MATERIAL PROVIDED START

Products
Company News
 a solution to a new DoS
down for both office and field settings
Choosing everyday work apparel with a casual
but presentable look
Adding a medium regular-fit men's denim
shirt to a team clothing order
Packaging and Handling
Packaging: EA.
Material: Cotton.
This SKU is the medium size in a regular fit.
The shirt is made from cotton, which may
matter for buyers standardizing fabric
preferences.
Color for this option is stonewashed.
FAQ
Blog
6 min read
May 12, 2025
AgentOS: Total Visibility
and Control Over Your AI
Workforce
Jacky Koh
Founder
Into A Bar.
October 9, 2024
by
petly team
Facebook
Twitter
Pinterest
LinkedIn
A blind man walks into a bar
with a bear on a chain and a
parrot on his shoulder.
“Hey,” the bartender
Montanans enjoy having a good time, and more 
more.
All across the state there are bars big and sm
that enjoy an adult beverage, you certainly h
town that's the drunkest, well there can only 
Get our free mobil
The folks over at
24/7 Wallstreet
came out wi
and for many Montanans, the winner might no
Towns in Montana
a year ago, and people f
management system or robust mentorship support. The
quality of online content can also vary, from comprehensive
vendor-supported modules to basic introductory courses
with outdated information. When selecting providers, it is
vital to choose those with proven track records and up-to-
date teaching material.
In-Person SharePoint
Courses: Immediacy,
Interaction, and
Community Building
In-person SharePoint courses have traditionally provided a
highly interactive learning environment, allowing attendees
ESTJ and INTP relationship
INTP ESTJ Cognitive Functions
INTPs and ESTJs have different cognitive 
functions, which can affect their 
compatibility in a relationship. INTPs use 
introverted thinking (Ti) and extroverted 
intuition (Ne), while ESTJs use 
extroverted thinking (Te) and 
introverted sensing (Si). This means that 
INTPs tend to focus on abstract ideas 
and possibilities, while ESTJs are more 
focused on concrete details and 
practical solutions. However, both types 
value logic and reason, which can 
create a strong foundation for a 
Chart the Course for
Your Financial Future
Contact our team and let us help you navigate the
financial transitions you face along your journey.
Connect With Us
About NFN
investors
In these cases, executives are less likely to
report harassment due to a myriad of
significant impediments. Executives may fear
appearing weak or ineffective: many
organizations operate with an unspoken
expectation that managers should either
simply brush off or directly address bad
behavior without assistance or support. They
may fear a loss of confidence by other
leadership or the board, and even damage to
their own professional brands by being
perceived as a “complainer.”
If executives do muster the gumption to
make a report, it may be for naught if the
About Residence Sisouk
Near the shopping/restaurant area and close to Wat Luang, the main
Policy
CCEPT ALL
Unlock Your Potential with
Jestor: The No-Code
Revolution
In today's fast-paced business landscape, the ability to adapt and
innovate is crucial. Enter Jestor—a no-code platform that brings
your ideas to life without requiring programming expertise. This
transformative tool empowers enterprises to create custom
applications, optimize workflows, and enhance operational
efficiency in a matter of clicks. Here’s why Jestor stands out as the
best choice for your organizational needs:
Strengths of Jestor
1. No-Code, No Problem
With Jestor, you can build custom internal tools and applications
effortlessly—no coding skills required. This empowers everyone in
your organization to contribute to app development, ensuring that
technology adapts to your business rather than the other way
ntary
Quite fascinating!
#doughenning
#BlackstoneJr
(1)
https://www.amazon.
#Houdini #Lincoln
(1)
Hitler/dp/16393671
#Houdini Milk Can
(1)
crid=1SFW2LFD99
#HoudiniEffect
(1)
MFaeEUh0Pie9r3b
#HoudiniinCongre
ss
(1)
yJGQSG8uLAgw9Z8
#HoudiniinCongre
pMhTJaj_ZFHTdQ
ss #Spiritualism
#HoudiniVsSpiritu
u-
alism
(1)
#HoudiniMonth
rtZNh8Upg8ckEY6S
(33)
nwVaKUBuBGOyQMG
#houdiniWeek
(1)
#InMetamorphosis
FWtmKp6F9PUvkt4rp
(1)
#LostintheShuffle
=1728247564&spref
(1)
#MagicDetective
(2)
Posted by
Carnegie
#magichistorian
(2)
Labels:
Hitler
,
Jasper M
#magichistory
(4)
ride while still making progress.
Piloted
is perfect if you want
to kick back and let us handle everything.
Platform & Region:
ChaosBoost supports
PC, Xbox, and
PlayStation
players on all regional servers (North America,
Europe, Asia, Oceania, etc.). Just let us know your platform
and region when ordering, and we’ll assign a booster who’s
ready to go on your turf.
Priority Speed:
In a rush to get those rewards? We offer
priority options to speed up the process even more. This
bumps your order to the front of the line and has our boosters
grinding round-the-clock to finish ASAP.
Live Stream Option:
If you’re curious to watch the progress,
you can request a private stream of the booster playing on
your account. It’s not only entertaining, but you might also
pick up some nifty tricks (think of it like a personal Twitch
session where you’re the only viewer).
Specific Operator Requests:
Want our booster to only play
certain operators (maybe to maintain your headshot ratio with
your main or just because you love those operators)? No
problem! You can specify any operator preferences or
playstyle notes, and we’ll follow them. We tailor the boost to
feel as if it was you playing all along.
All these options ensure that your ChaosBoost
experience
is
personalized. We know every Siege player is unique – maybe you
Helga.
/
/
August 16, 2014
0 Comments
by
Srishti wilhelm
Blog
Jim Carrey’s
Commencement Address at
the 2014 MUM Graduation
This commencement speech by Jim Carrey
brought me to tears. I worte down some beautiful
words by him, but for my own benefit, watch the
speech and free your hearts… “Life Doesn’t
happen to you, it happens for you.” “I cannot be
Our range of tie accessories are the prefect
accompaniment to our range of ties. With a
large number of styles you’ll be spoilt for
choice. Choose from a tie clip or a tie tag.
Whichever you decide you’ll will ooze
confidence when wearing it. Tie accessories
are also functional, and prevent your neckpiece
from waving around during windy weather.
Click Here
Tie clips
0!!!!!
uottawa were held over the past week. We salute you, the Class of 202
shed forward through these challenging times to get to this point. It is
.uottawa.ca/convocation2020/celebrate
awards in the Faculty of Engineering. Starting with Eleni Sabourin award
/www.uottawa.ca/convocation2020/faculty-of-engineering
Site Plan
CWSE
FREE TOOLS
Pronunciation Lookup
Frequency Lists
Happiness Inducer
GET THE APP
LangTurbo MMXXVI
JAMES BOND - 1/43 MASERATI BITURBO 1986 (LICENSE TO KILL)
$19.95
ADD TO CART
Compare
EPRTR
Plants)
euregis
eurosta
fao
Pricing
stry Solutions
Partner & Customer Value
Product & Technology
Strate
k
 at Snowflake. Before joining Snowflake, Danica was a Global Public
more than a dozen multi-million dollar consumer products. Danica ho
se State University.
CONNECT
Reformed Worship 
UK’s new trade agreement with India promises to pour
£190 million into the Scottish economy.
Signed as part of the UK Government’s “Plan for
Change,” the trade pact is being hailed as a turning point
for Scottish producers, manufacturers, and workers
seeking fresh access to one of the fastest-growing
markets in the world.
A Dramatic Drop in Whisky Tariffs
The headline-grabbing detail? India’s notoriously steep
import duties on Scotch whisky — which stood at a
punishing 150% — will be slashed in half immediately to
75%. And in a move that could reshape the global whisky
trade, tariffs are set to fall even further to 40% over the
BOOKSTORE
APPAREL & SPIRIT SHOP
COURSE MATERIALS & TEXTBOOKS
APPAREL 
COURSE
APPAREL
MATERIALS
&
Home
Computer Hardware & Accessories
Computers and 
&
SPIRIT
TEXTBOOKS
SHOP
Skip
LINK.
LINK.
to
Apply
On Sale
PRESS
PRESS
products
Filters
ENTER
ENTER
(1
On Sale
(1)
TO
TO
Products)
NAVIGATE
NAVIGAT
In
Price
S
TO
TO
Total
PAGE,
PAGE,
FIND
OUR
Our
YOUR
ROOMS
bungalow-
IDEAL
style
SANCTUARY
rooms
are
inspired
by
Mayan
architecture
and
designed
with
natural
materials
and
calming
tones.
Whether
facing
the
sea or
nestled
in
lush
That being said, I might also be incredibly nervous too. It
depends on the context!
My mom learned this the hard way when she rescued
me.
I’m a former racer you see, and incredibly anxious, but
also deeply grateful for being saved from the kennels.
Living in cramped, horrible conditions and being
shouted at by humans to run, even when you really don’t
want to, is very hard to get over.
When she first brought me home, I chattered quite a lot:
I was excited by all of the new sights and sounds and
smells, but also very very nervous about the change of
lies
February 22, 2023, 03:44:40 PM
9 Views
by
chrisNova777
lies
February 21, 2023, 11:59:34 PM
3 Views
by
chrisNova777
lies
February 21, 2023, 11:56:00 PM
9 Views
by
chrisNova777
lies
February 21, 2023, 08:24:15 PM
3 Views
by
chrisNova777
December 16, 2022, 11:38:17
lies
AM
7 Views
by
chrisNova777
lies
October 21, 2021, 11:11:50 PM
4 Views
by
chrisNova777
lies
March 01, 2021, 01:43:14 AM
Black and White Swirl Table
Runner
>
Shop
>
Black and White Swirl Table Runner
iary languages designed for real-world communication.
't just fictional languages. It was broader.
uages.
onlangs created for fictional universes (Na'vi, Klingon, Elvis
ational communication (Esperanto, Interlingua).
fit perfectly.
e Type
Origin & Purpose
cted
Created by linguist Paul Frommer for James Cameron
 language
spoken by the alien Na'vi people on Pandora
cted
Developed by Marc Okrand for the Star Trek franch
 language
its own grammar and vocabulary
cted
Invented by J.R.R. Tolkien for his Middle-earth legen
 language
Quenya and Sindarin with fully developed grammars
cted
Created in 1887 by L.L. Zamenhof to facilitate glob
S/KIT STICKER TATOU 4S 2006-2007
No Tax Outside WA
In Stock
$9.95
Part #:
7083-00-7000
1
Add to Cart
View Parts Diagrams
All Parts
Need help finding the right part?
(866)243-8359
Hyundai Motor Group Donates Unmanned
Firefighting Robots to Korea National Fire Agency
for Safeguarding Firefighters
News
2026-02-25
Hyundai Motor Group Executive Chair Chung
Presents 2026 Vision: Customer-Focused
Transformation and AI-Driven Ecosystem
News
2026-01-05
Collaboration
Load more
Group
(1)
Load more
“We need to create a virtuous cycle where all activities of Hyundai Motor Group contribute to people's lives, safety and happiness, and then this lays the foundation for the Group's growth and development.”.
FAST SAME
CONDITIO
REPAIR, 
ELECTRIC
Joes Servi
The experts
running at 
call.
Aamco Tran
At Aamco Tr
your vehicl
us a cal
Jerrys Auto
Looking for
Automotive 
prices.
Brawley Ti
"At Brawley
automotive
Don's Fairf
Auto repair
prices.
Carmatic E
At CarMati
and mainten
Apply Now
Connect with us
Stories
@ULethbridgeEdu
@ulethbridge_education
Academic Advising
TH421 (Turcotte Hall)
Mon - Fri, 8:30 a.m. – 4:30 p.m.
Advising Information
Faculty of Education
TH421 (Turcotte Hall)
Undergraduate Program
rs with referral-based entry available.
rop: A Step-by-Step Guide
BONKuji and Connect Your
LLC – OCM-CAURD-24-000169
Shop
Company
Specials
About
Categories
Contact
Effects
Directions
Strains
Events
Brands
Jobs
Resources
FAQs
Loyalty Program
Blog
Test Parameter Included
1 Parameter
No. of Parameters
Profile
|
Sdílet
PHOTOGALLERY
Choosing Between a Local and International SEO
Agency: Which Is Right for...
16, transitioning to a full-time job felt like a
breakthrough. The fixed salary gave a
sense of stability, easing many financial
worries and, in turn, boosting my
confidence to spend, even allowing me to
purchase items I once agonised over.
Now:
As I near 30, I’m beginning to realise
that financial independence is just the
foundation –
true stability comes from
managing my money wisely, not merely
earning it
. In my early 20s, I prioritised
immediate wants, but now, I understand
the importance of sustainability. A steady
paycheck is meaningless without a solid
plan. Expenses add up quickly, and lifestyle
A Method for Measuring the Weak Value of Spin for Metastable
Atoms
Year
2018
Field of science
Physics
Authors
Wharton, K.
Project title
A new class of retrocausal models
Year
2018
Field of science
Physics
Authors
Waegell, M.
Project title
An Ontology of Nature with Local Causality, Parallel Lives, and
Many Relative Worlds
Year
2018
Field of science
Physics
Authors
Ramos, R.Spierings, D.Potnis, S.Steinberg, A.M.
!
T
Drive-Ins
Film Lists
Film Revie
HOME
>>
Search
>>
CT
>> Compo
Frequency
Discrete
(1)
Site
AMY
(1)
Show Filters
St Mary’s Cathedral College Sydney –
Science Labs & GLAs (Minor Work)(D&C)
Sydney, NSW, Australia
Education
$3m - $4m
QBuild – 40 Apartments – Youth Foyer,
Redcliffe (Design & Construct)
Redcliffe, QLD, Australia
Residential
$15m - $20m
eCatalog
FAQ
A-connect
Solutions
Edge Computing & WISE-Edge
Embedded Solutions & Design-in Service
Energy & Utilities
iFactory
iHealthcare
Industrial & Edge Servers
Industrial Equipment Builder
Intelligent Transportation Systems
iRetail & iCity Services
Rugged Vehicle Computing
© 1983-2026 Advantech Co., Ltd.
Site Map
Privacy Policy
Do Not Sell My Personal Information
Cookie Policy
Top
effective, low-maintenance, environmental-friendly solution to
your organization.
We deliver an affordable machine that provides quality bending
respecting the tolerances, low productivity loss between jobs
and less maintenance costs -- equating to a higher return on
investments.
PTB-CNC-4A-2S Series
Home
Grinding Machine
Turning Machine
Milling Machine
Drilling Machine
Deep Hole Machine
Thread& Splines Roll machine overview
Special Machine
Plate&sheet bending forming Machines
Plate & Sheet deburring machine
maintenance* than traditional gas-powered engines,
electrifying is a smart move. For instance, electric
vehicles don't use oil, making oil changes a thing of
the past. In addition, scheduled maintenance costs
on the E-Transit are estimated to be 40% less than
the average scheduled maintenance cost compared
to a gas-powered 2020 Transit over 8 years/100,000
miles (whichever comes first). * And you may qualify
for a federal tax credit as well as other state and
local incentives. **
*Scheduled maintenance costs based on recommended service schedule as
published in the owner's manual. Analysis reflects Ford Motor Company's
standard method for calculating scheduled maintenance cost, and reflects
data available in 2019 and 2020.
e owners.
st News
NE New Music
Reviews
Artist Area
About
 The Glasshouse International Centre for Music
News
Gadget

MATERIAL PROVIDED END

• **YOUR INSTRUCTIONS**:
Filter the records for the string "watch" and copy every line that holds it.

• **EXPECTED OUTPUT**:
If you’re curious to watch the progress,
words by him, but for my own benefit, watch the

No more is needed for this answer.